Research Paper Volume 16, Issue 10 pp 9168—9187
Chronic stress induces Alzheimer’s disease-like pathologies through DNA damage-Chk1-CIP2A signaling
- 1 Department of Pathophysiology, Key Laboratory of Ministry of Education/Hubei Province for Neurological Disorders, School of Basic Medicine, Tongji Medical College, Huazhong University of Science and Technology, Wuhan, China
- 2 Department of Clinical Laboratory, Wuhan Fourth Hospital, Wuhan, China
- 3 Shenzhen Huazhong University of Science and Technology Research Institute, Shenzhen, China
- 4 Department of Pediatrics, Tongji Hospital, Tongji Medical College, Huazhong University of Science and Technology, Wuhan, China
- 5 Institute for Brain Research, Wuhan Center of Brain Science, Huazhong University of Science and Technology, Wuhan, China
- 6 Department of Pathology, Peking University Shenzhen Hospital, Shenzhen, China
Received: December 19, 2023 Accepted: March 19, 2024 Published: May 30, 2024
https://doi.org/10.18632/aging.205862How to Cite
Copyright: © 2024 Wang et al. This is an open access article distributed under the terms of the Creative Commons Attribution License (CC BY 4.0), which permits unrestricted use, distribution, and reproduction in any medium, provided the original author and source are credited.
Abstract
Stress is an important initiating factor in promoting Alzheimer’s disease (AD) pathogenesis. However, the mechanism by which stress induces AD-like cognitive impairment remains to be clarified. Here, we demonstrate that DNA damage is increased in stress hormone Corticotropin-releasing factor (CRF)-treated cells and in brains of mice exposed to chronic restraint stress. Accumulation of DNA damage drives activation of cell cycle checkpoint protein kinase 1 (Chk1), upregulation of cancerous inhibitor of PP2A (CIP2A), tau hyperphosphorylation, and Aβ overproduction, eventually resulting in synaptic impairment and cognitive deficits.
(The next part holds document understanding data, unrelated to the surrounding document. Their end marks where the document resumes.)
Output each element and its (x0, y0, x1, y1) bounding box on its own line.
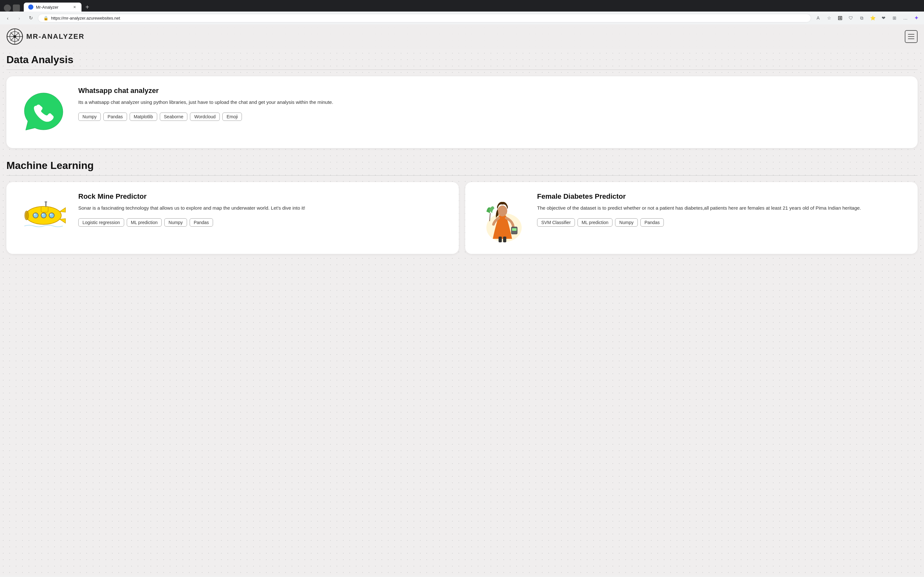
hamburger-line-2 (908, 36, 914, 37)
data-analysis-title: Data Analysis (0, 49, 924, 69)
favorites-icon[interactable]: ⭐ (868, 13, 877, 23)
whatsapp-card[interactable]: Whatsapp chat analyzer Its a whatsapp ch… (6, 76, 918, 148)
svg-point-11 (49, 213, 54, 218)
site-logo: MR-ANALYZER (6, 28, 84, 45)
diabetes-title: Female Diabetes Predictor (537, 192, 906, 201)
active-tab[interactable]: Mr-Analyzer ✕ (24, 3, 81, 11)
rock-mine-tags: Logistic regression ML prediction Numpy … (78, 218, 447, 227)
data-analysis-cards: Whatsapp chat analyzer Its a whatsapp ch… (0, 76, 924, 155)
more-button[interactable]: … (901, 13, 910, 23)
svg-rect-6 (41, 206, 48, 212)
tag-ml-pred[interactable]: ML prediction (127, 218, 162, 227)
collections-icon[interactable]: ❤ (879, 13, 888, 23)
tab-close-button[interactable]: ✕ (72, 5, 77, 10)
svg-point-15 (25, 211, 29, 220)
forward-button[interactable]: › (15, 13, 24, 23)
tab-favicon (28, 5, 33, 10)
new-tab-button[interactable]: + (83, 3, 92, 11)
svg-point-20 (498, 205, 507, 216)
submarine-icon: 🤖 👾 (18, 192, 69, 243)
svg-point-9 (33, 213, 38, 218)
rock-mine-title: Rock Mine Predictor (78, 192, 447, 201)
data-analysis-divider (6, 69, 918, 70)
lock-icon: 🔒 (43, 16, 48, 21)
back-button[interactable]: ‹ (3, 13, 12, 23)
hamburger-line-3 (908, 39, 914, 39)
svg-point-10 (41, 213, 46, 218)
diabetes-tags: SVM Classifier ML prediction Numpy Panda… (537, 218, 906, 227)
tag-numpy-2[interactable]: Numpy (164, 218, 187, 227)
tag-pandas[interactable]: Pandas (103, 113, 127, 121)
tag-seaborne[interactable]: Seaborne (160, 113, 188, 121)
diabetes-description: The objective of the dataset is to predi… (537, 205, 906, 212)
hamburger-line-1 (908, 34, 914, 35)
address-bar[interactable]: 🔒 https://mr-analyzer.azurewebsites.net (38, 14, 811, 23)
diabetes-card[interactable]: Female Diabetes Predictor The objective … (465, 182, 918, 254)
extensions-icon[interactable]: ⊞ (835, 13, 845, 23)
svg-point-12 (34, 213, 36, 215)
bookmark-icon[interactable]: ☆ (825, 13, 834, 23)
svg-rect-8 (45, 201, 47, 203)
translate-icon[interactable]: A (814, 13, 822, 23)
svg-point-13 (42, 213, 44, 215)
whatsapp-description: Its a whatsapp chat analyzer using pytho… (78, 99, 906, 106)
machine-learning-title: Machine Learning (0, 155, 924, 175)
whatsapp-image (18, 87, 69, 138)
tag-ml-pred-2[interactable]: ML prediction (577, 218, 613, 227)
machine-learning-cards: 🤖 👾 Rock Mine Predictor Sonar is a fasci… (0, 182, 924, 260)
svg-rect-24 (499, 237, 502, 242)
tab-title: Mr-Analyzer (36, 5, 69, 10)
female-image (477, 192, 528, 243)
whatsapp-content: Whatsapp chat analyzer Its a whatsapp ch… (78, 87, 906, 121)
whatsapp-icon (21, 90, 66, 135)
apps-icon[interactable]: ⊞ (890, 13, 899, 23)
rock-mine-card[interactable]: 🤖 👾 Rock Mine Predictor Sonar is a fasci… (6, 182, 459, 254)
svg-text:👾: 👾 (50, 227, 60, 236)
svg-rect-25 (503, 237, 506, 242)
submarine-image: 🤖 👾 (18, 192, 69, 243)
shield-icon[interactable]: 🛡 (846, 13, 855, 23)
reload-button[interactable]: ↻ (26, 13, 35, 23)
machine-learning-divider (6, 175, 918, 176)
browser-toolbar: ‹ › ↻ 🔒 https://mr-analyzer.azurewebsite… (0, 11, 924, 24)
site-navbar: MR-ANALYZER (0, 24, 924, 49)
tag-logistic[interactable]: Logistic regression (78, 218, 124, 227)
toolbar-icons: A ☆ ⊞ 🛡 ⧉ ⭐ ❤ ⊞ … ✦ (814, 13, 921, 23)
split-view-icon[interactable]: ⧉ (857, 13, 866, 23)
page-content: MR-ANALYZER Data Analysis Whatsapp chat … (0, 24, 924, 576)
whatsapp-tags: Numpy Pandas Matplotlib Seaborne Wordclo… (78, 113, 906, 121)
diabetes-content: Female Diabetes Predictor The objective … (537, 192, 906, 227)
whatsapp-title: Whatsapp chat analyzer (78, 87, 906, 95)
tag-pandas-3[interactable]: Pandas (640, 218, 664, 227)
logo-icon (6, 28, 23, 45)
browser-chrome: Mr-Analyzer ✕ + (0, 0, 924, 11)
tag-matplotlib[interactable]: Matplotlib (129, 113, 157, 121)
copilot-icon[interactable]: ✦ (912, 13, 921, 23)
female-icon (477, 192, 528, 243)
rock-mine-description: Sonar is a fascinating technology that a… (78, 205, 447, 212)
tag-emoji[interactable]: Emoji (222, 113, 242, 121)
tag-numpy-3[interactable]: Numpy (615, 218, 638, 227)
hamburger-menu[interactable] (905, 30, 918, 43)
tag-numpy[interactable]: Numpy (78, 113, 101, 121)
tab-bar: Mr-Analyzer ✕ + (4, 3, 920, 11)
tab-grid-icon[interactable] (13, 5, 20, 11)
url-text: https://mr-analyzer.azurewebsites.net (51, 16, 806, 21)
tag-wordcloud[interactable]: Wordcloud (190, 113, 220, 121)
svg-rect-22 (512, 228, 517, 231)
tag-pandas-2[interactable]: Pandas (190, 218, 213, 227)
svg-rect-7 (45, 202, 47, 207)
rock-mine-content: Rock Mine Predictor Sonar is a fascinati… (78, 192, 447, 227)
tag-svm[interactable]: SVM Classifier (537, 218, 575, 227)
logo-text: MR-ANALYZER (26, 32, 84, 41)
svg-point-14 (50, 213, 52, 215)
profile-icon[interactable] (4, 5, 11, 11)
favicon-group (4, 5, 20, 11)
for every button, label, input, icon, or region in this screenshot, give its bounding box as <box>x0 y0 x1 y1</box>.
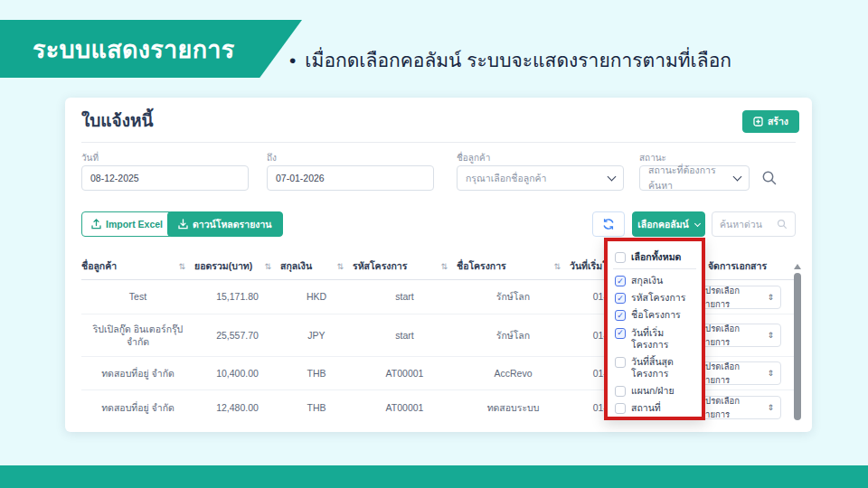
customer-select-placeholder: กรุณาเลือกชื่อลูกค้า <box>466 171 546 186</box>
date-to-value: 07-01-2026 <box>276 173 325 183</box>
refresh-button[interactable] <box>592 211 625 237</box>
header-divider <box>81 142 796 143</box>
sort-icon[interactable]: ⇅ <box>336 262 344 271</box>
bullet-dot: • <box>289 50 296 71</box>
create-button[interactable]: สร้าง <box>742 110 799 133</box>
status-select-placeholder: สถานะที่ต้องการค้นหา <box>648 163 734 193</box>
cell-project-code: start <box>353 290 457 303</box>
quick-search-placeholder: ค้นหาด่วน <box>720 217 762 232</box>
date-to-input[interactable]: 07-01-2026 <box>267 165 434 191</box>
updown-icon: ⇕ <box>767 369 774 378</box>
date-from-input[interactable]: 08-12-2025 <box>81 165 249 191</box>
column-option-detail[interactable]: ✓ รายละเอียด <box>615 419 694 420</box>
refresh-icon <box>602 218 615 230</box>
vertical-scrollbar[interactable] <box>794 273 801 420</box>
checkbox[interactable] <box>615 252 626 263</box>
cell-project-code: AT00001 <box>353 401 457 414</box>
doc-action-select[interactable]: โปรดเลือกรายการ⇕ <box>693 286 781 309</box>
download-report-label: ดาวน์โหลดรายงาน <box>193 217 272 232</box>
checkbox[interactable]: ✓ <box>615 403 626 414</box>
date-to-label: ถึง <box>267 151 277 164</box>
customer-filter-label: ชื่อลูกค้า <box>457 151 490 164</box>
column-option-location[interactable]: ✓ สถานที่ <box>615 402 694 414</box>
dropdown-divider <box>613 268 696 269</box>
cell-total: 25,557.70 <box>194 329 280 342</box>
cell-project-name: ทดสอบระบบ <box>457 401 570 414</box>
invoice-card: ใบแจ้งหนี้ สร้าง วันที่ 08-12-2025 ถึง 0… <box>65 98 812 432</box>
checkbox[interactable]: ✓ <box>615 328 626 339</box>
bullet-text: เมื่อกดเลือกคอลัมน์ ระบบจะแสดงรายการตามท… <box>305 45 731 75</box>
doc-action-select[interactable]: โปรดเลือกรายการ⇕ <box>693 324 781 347</box>
cell-currency: HKD <box>280 290 353 303</box>
date-from-value: 08-12-2025 <box>90 173 139 183</box>
select-columns-label: เลือกคอลัมน์ <box>637 217 689 232</box>
status-select[interactable]: สถานะที่ต้องการค้นหา <box>639 165 750 191</box>
doc-action-select[interactable]: โปรดเลือกรายการ⇕ <box>693 396 781 419</box>
sort-icon[interactable]: ⇅ <box>264 262 271 271</box>
sort-icon[interactable]: ⇅ <box>553 262 561 271</box>
column-option-project-code[interactable]: ✓ รหัสโครงการ <box>615 292 694 304</box>
cell-customer: ทดสอบที่อยู่ จำกัด <box>81 401 194 414</box>
cell-total: 10,400.00 <box>194 367 280 380</box>
cell-project-name: AccRevo <box>457 367 570 380</box>
search-icon[interactable] <box>761 170 778 186</box>
column-option-project-name[interactable]: ✓ ชื่อโครงการ <box>615 309 694 321</box>
cell-customer: ริปเปิลกู๊ด อินเตอร์กรุ๊ป จำกัด <box>81 323 194 348</box>
updown-icon: ⇕ <box>767 331 774 340</box>
upload-icon <box>91 219 101 230</box>
updown-icon: ⇕ <box>767 403 774 412</box>
header-total[interactable]: ยอดรวม(บาท)⇅ <box>194 258 280 274</box>
date-from-label: วันที่ <box>81 151 99 164</box>
header-manage-docs: จัดการเอกสาร <box>693 258 781 274</box>
slide-bullet: • เมื่อกดเลือกคอลัมน์ ระบบจะแสดงรายการตา… <box>289 45 731 75</box>
checkbox[interactable]: ✓ <box>615 293 626 304</box>
cell-customer: Test <box>81 290 194 303</box>
column-option-end-date[interactable]: ✓ วันที่สิ้นสุดโครงการ <box>615 356 694 380</box>
updown-icon: ⇕ <box>767 293 774 302</box>
scrollbar-up-arrow[interactable] <box>794 264 801 269</box>
import-excel-button[interactable]: Import Excel <box>81 211 173 237</box>
chevron-down-icon <box>608 173 617 182</box>
doc-action-select[interactable]: โปรดเลือกรายการ⇕ <box>693 361 781 385</box>
cell-total: 15,171.80 <box>194 290 280 303</box>
cell-total: 12,480.00 <box>194 401 280 414</box>
create-button-label: สร้าง <box>768 114 788 129</box>
header-project-code[interactable]: รหัสโครงการ⇅ <box>353 258 457 274</box>
cell-currency: THB <box>280 367 353 380</box>
checkbox[interactable]: ✓ <box>615 276 626 286</box>
header-currency[interactable]: สกุลเงิน⇅ <box>280 258 353 274</box>
checkbox[interactable]: ✓ <box>615 310 626 321</box>
page-title: ใบแจ้งหนี้ <box>81 107 154 134</box>
chevron-down-icon <box>694 220 701 226</box>
checkbox[interactable]: ✓ <box>615 357 626 368</box>
plus-square-icon <box>753 117 763 127</box>
header-project-name[interactable]: ชื่อโครงการ⇅ <box>457 258 570 274</box>
cell-currency: THB <box>280 401 353 414</box>
search-icon <box>777 219 788 230</box>
customer-select[interactable]: กรุณาเลือกชื่อลูกค้า <box>457 165 624 191</box>
section-title: ระบบแสดงรายการ <box>0 30 235 69</box>
chevron-down-icon <box>733 173 742 182</box>
cell-project-code: AT00001 <box>353 367 457 380</box>
column-option-currency[interactable]: ✓ สกุลเงิน <box>615 275 694 286</box>
select-all-option[interactable]: เลือกทั้งหมด <box>615 251 694 263</box>
checkbox[interactable]: ✓ <box>615 386 626 397</box>
section-banner: ระบบแสดงรายการ <box>0 20 302 78</box>
cell-project-name: รักษ์โลก <box>457 290 570 303</box>
cell-project-code: start <box>353 329 457 342</box>
header-customer[interactable]: ชื่อลูกค้า⇅ <box>81 258 194 274</box>
cell-currency: JPY <box>280 329 353 342</box>
column-option-department[interactable]: ✓ แผนก/ฝ่าย <box>615 385 694 397</box>
download-icon <box>178 219 188 230</box>
download-report-button[interactable]: ดาวน์โหลดรายงาน <box>167 211 283 237</box>
sort-icon[interactable]: ⇅ <box>178 262 185 271</box>
select-columns-button[interactable]: เลือกคอลัมน์ <box>632 211 705 237</box>
cell-project-name: รักษ์โลก <box>457 329 570 342</box>
quick-search-input[interactable]: ค้นหาด่วน <box>712 211 796 237</box>
column-option-start-date[interactable]: ✓ วันที่เริ่มโครงการ <box>615 327 694 351</box>
bottom-accent-bar <box>0 465 868 488</box>
cell-customer: ทดสอบที่อยู่ จำกัด <box>81 367 194 380</box>
sort-icon[interactable]: ⇅ <box>440 262 448 271</box>
column-picker-dropdown: เลือกทั้งหมด ✓ สกุลเงิน ✓ รหัสโครงการ ✓ … <box>604 238 705 420</box>
import-excel-label: Import Excel <box>106 219 163 230</box>
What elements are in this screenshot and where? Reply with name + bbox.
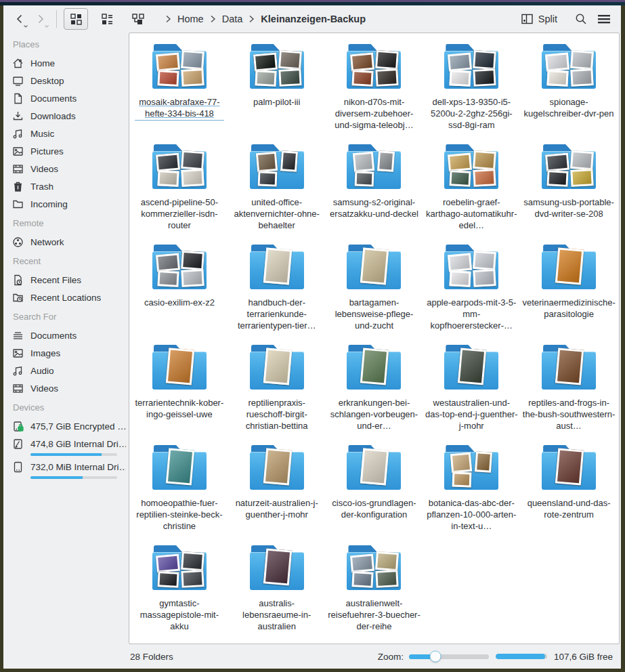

Pharmacological intervention targeting Chk1 by specific inhibitor and DNA damage by vitamin C, suppress DNA damage-Chk1-CIP2A signaling pathway in chronic stress animal model, which in turn attenuate AD-like pathologies, synaptic impairments and cognitive deficits. Our study uncovers a novel molecular mechanism of stress-induced AD-like pathologies and provides effective preventive and therapeutic strategies targeting this signaling pathway.